======== EXTRACTED MATERIAL

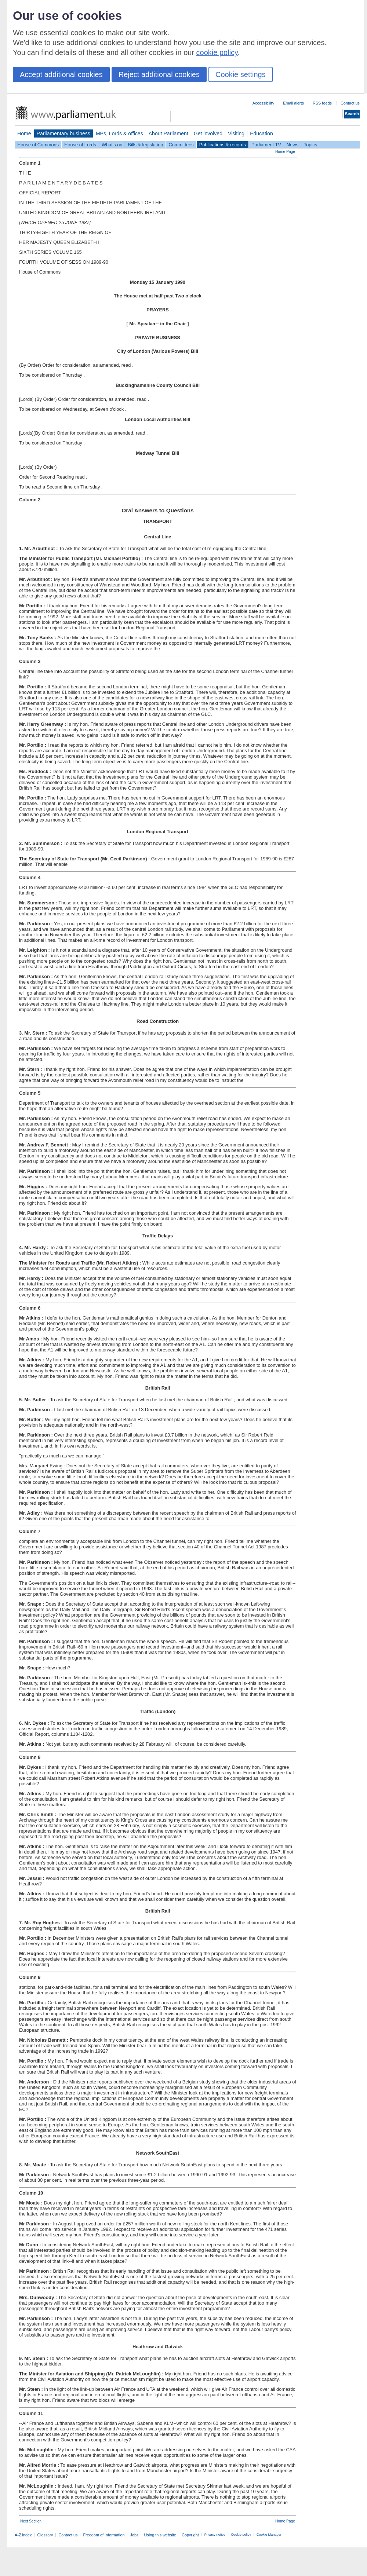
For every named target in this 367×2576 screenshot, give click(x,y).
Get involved (208, 133)
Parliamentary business (63, 133)
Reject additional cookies (159, 74)
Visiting (236, 133)
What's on (112, 144)
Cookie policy (241, 2534)
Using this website (160, 2535)
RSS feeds (322, 103)
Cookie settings (240, 74)
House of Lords (80, 144)
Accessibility (263, 103)
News (292, 144)
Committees (180, 144)
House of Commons (38, 144)
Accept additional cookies (61, 74)
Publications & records (222, 144)
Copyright (190, 2535)
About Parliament (168, 133)
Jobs (134, 2535)
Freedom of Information (103, 2535)
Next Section (30, 2521)
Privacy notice (214, 2534)
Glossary (45, 2535)
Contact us (350, 103)
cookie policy (217, 52)
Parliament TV (266, 144)
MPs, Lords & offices (119, 133)
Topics (310, 144)
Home (24, 133)
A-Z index (23, 2535)
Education (261, 133)
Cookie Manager (269, 2534)
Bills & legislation (145, 144)
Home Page (285, 152)
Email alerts (293, 103)
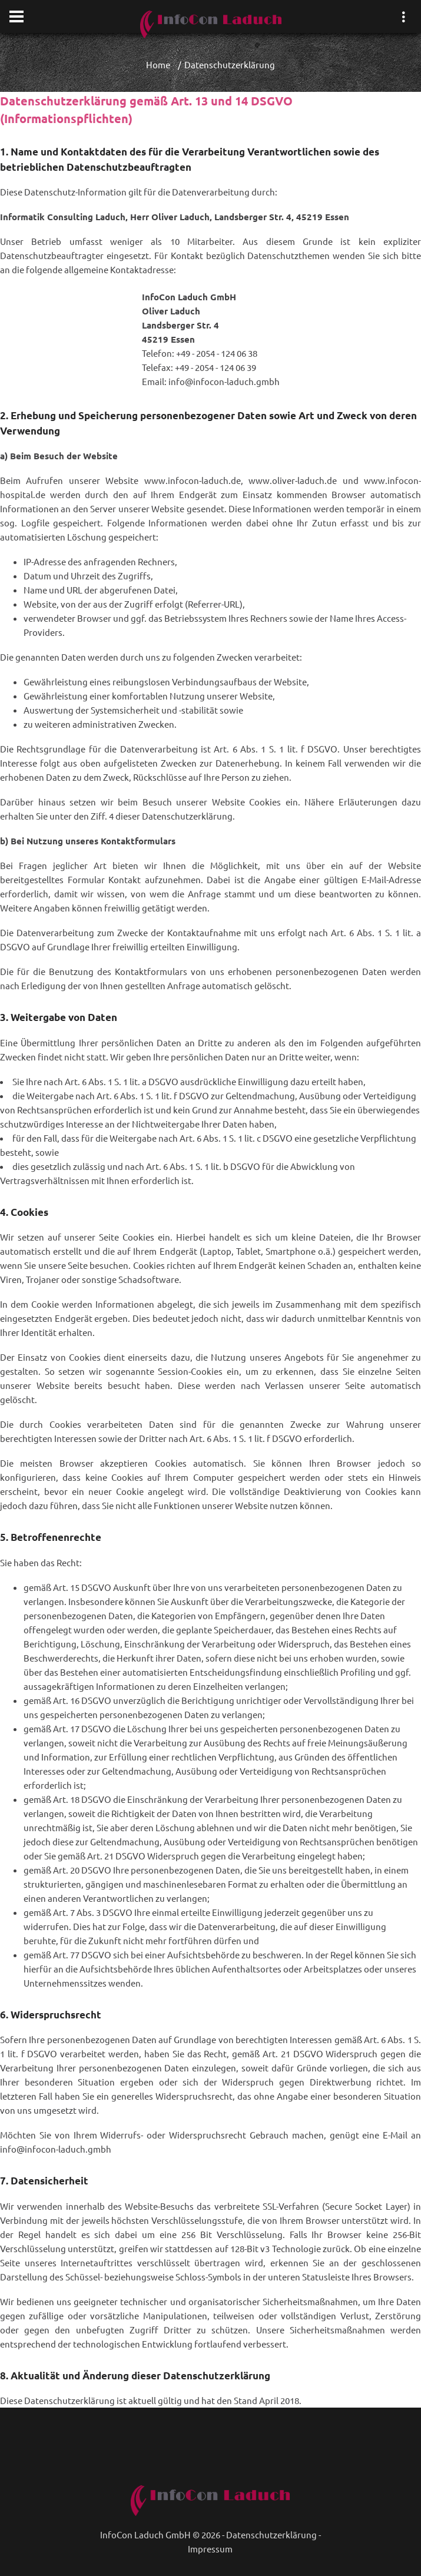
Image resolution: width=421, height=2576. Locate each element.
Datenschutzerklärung (271, 2534)
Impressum (210, 2548)
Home (158, 64)
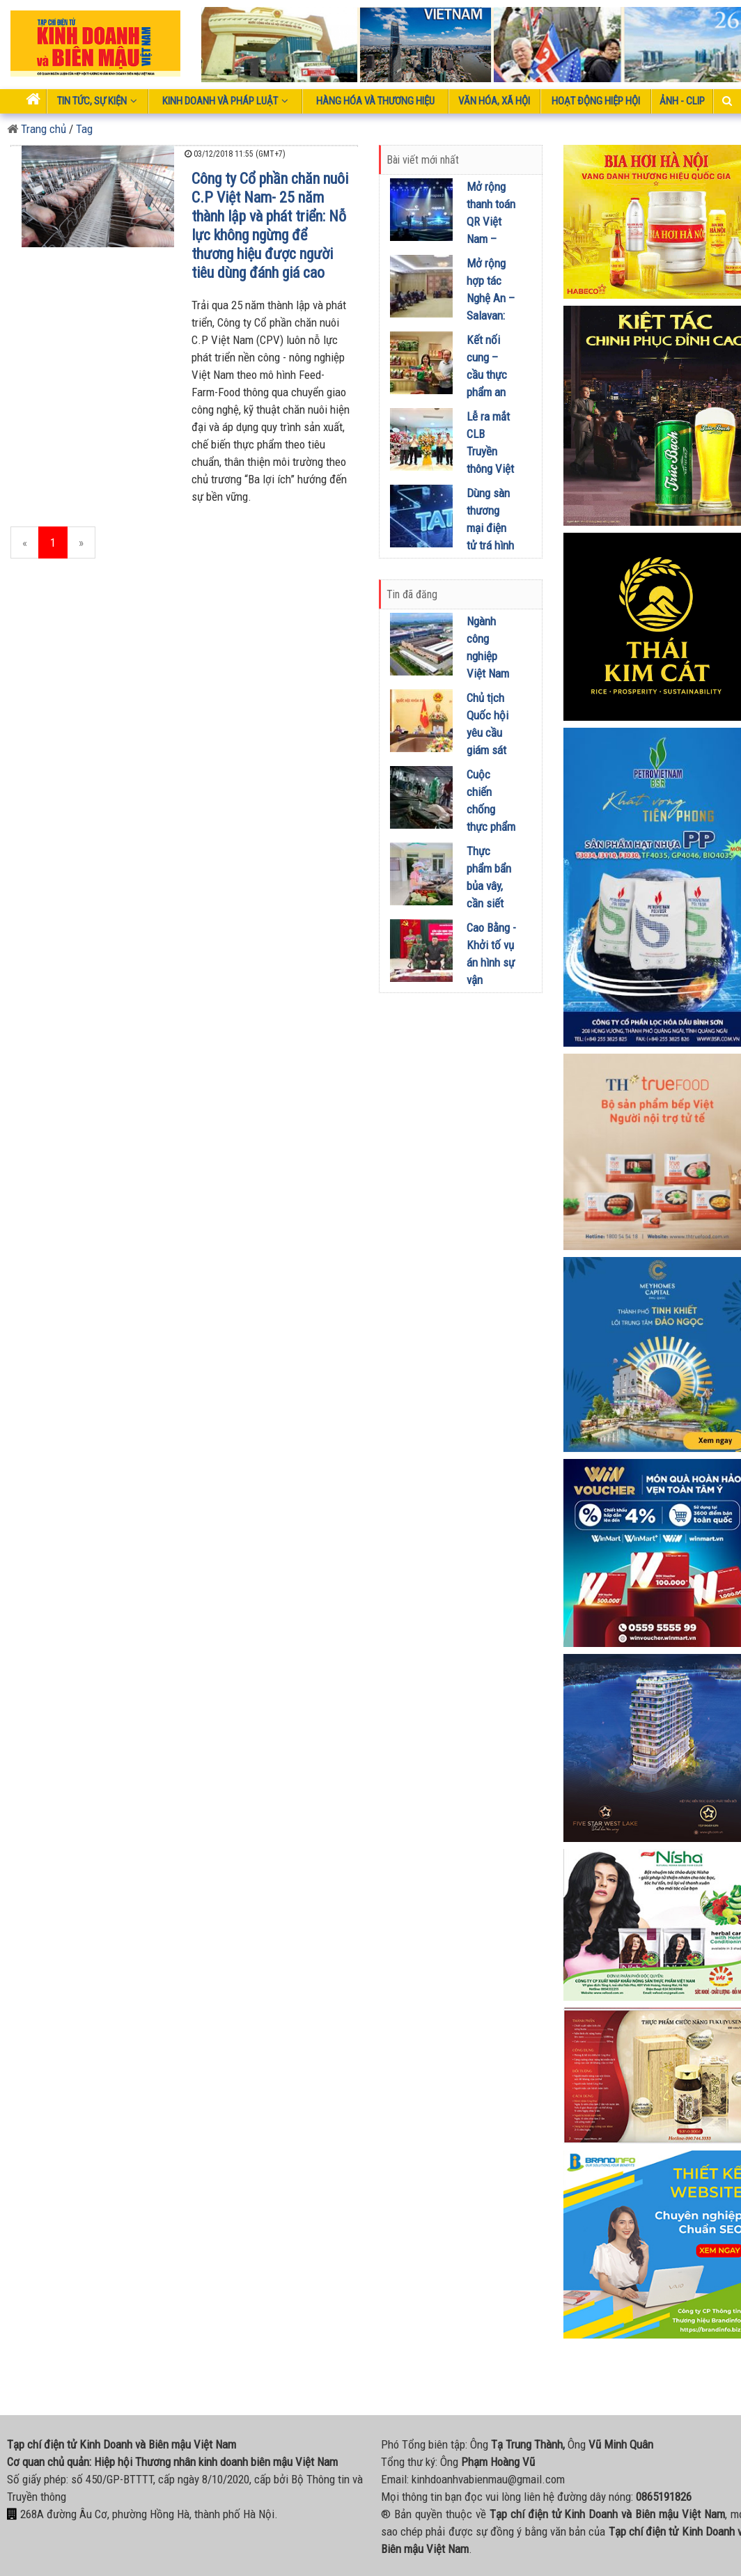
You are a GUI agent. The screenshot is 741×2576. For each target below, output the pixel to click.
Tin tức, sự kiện (97, 101)
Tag (84, 129)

================

* [GOAL OF THE EXERCISE] Set down word for word every line from the one containing "Freedom of Information (103, 2535)" through the last line of the records above, both ends included. Leave out the pictures.

* [YOUR SOLUTION]
Freedom of Information (103, 2535)
Next Section (30, 2521)
Privacy notice (214, 2534)
Glossary (45, 2535)
Contact us (350, 103)
cookie policy (217, 52)
Parliament TV (266, 144)
MPs, Lords & offices (119, 133)
Topics (310, 144)
Home (24, 133)
A-Z index (23, 2535)
Education (261, 133)
Cookie Manager (269, 2534)
Bills & legislation (145, 144)
Home Page (285, 152)
Email alerts (293, 103)
Image resolution: width=421, height=2576. Locate each element.
Datenschutzerklärung (271, 2534)
Impressum (210, 2548)
Home (158, 64)
You are a GUI agent. The screenshot is 741×2576. For each target below, output the pixel to click.
Tin tức, sự kiện (97, 101)
Tag (84, 129)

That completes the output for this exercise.